What rights do workers have to engage in protest actions?
- Right to free speech. The First Amendment to the U.S. Constitution prohibits the government from restricting your right to free speech. This means that you have a right to participate in political protests, marches, and demonstrations. This right applies to all residents of the U.S., regardless of immigration status.
- Right to protest during nonwork hours. You have the right to engage in political protests during nonwork hours—for example, on your day off or on a day you are not scheduled to work. In most cases, your employer may not discipline you, fire you, or otherwise retaliate against you for engaging in political activity during your free time.
- Right to protest to improve collective working conditions. The National Labor Relations Act also provides protections to workers who act together and participate in political activity designed to improve working conditions for all workers, depending on the form that action takes. Actions taken during work hours may be subject to restrictions imposed by lawful work rules that are applied equally by the employer to all employees.
- Your state’s laws may provide greater protections. Some state laws afford greater protections to workers who engage in political activity. For example, the California Labor Code protects employees who engage in political protests. Workers should ask local immigrants’ rights advocates or their local American Civil Liberties Union (ACLU) office for information about additional protections available under the laws of the state where they reside.
- Pros and cons of union contracts. Collective bargaining agreements that cover unionized workers may provide them better protection for engaging in political activity than other workers have. However, many union contracts include “no-strike” provisions that prohibit union members from engaging in strikes such as those that are scheduled for May 1.
- Employer may not ask you to reverify your authorization to work. If you take time off from work, that does not give your employer the right to ask that you reverify your employment eligibility by showing them your documents again. Nor may your employer single you out for reverification because you appear to be an immigrant or have participated with other immigrants in protests.
May workers be disciplined or fired for engaging in protests?
- Workplace rules apply. While the First Amendment protects workers’ right to free speech, employees are also subject to workplace rules. Missing work in violation of a workplace rule, or having an unexcused absence, is generally a legitimate reason for your employer to fire you.

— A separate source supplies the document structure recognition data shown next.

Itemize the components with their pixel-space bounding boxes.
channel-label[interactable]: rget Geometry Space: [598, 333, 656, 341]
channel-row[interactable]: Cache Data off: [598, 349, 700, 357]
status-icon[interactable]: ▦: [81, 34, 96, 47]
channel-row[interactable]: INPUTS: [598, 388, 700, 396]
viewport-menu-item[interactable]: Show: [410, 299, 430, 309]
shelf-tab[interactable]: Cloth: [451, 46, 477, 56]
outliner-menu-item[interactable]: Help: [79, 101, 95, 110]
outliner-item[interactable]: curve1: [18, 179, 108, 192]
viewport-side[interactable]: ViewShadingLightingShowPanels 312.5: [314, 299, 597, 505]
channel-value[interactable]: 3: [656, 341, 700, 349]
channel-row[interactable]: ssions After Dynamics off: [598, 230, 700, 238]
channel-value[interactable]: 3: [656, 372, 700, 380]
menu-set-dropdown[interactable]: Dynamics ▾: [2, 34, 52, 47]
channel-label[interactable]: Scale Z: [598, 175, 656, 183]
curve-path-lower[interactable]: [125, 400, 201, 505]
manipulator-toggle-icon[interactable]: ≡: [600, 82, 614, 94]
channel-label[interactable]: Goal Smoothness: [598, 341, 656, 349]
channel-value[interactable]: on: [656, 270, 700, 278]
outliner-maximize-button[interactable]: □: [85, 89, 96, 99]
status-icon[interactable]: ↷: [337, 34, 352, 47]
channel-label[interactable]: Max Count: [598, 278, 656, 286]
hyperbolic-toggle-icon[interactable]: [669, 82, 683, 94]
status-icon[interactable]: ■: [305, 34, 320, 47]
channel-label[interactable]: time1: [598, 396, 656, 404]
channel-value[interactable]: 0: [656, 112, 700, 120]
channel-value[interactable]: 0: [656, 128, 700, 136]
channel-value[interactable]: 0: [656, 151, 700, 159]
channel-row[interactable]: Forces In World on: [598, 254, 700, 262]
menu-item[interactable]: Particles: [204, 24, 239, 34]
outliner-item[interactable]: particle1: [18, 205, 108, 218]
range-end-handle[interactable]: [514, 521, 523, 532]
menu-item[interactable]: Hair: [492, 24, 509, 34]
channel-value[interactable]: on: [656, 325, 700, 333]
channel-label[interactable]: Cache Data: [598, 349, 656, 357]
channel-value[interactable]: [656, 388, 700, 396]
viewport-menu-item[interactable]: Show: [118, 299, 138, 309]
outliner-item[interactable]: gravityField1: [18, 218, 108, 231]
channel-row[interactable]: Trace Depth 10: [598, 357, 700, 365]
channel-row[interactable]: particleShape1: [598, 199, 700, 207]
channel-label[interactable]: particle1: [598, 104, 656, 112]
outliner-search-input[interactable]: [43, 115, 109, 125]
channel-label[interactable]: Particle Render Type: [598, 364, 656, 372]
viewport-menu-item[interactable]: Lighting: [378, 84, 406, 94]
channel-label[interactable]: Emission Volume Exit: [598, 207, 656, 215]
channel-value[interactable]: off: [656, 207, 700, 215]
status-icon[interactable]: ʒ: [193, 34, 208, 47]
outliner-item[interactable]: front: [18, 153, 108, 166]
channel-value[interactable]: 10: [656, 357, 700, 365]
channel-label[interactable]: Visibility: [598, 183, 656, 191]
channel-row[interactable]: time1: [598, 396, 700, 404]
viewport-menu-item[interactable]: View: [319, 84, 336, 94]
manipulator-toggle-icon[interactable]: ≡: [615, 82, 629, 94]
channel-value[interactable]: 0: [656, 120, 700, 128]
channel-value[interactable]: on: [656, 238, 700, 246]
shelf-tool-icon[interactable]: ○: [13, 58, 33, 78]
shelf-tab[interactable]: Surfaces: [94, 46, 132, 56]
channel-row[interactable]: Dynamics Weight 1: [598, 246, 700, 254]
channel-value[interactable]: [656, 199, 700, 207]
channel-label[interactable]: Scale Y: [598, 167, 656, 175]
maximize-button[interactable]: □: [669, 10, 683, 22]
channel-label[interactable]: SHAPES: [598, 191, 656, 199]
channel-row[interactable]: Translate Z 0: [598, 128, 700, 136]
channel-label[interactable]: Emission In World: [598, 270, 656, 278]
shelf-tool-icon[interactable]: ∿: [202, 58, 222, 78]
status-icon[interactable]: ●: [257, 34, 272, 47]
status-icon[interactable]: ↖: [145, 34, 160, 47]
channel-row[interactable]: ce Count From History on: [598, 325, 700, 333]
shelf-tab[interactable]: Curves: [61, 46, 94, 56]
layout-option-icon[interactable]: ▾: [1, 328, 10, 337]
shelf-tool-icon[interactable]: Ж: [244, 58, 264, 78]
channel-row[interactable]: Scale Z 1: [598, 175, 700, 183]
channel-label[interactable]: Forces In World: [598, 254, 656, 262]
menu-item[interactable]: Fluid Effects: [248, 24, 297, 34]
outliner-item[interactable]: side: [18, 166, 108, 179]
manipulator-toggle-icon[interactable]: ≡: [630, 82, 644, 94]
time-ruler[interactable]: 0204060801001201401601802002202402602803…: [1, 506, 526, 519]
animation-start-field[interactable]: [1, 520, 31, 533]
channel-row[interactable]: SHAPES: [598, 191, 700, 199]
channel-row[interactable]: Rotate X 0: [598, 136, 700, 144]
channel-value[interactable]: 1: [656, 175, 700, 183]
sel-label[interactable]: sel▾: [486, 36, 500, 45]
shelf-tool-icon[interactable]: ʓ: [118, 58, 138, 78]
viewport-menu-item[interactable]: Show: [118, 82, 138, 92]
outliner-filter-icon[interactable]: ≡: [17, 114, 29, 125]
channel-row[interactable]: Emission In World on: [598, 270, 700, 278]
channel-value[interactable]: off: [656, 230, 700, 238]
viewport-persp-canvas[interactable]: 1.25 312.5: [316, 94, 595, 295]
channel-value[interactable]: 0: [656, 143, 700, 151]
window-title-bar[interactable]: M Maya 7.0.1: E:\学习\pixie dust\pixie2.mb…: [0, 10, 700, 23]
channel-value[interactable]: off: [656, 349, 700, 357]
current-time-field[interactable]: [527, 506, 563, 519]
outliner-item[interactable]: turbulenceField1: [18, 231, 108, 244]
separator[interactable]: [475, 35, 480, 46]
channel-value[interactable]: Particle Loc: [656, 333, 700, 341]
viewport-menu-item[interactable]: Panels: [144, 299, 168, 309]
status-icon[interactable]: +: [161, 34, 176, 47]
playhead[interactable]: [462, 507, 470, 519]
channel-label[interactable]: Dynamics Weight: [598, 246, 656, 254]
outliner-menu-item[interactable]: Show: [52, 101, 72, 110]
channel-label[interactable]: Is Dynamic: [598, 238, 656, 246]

- At-will employment may apply. In addition, most workers are subject to “at-will” employment policies that give employers the right to fire employees without reason, subject to very limited exceptions.
- Pros and cons of union contracts. Workers who are covered by union collective bargaining agreements have greater protections, in that employers can fire them only for “just cause” (a good reason). However, the tradeoff for most union employees who have such protection is that they are prohibited from striking during the term of their contract. Unionized workers who have questions about this should consult with their union representative(s) before deciding whether to participate in a protest.
What are best practices for protecting immigrant workers who participate in protests?
- Talk to your union representative first. If you are covered by a union collective bargaining agreement, talk to your union representative before you participate in a
- Talk to local labor lawyers first. Before engaging in protests, meet with local labor lawyers and do an analysis of your worksite and the demands or claims you could potentially allege.
- Consult employee handbook or other written policy. Get a copy of your employer’s employee handbook or any written company policies about taking time off, then read them carefully. Ask your employer to show you a written policy. If, instead, your employer tells you the policy verbally, write down what your employer tells you (document it).
- Advocate with a group of coworkers. As early as you can, you and any coworkers who want to participate in the protest should meet with your supervisor to ask in advance for time off. Always go in a group of two or more coworkers to talk with your employer about labor rights issues. This may provide you protection under the National Labor Relations Act.
- Be honest. Be honest with your employer about the reason you want to take time off from work. If you and your coworkers have a workplace-specific request related to immigration policies to make of your employer, it may be appropriate to make that request during the meeting when you ask for time off. In general, try to use the meeting as an opportunity to educate your employer about the need for humane immigration policies.
- Check whether policies are applied equally. Check to see if your employer’s time-off policy is applied equally to all workers regardless of their race, national origin, religion, or gender. For example, if a group of employees takes the same day off but your employer disciplines only the Latino employees in the group for taking the day off, you may have a discrimination claim under Title VII of the Civil Rights Act.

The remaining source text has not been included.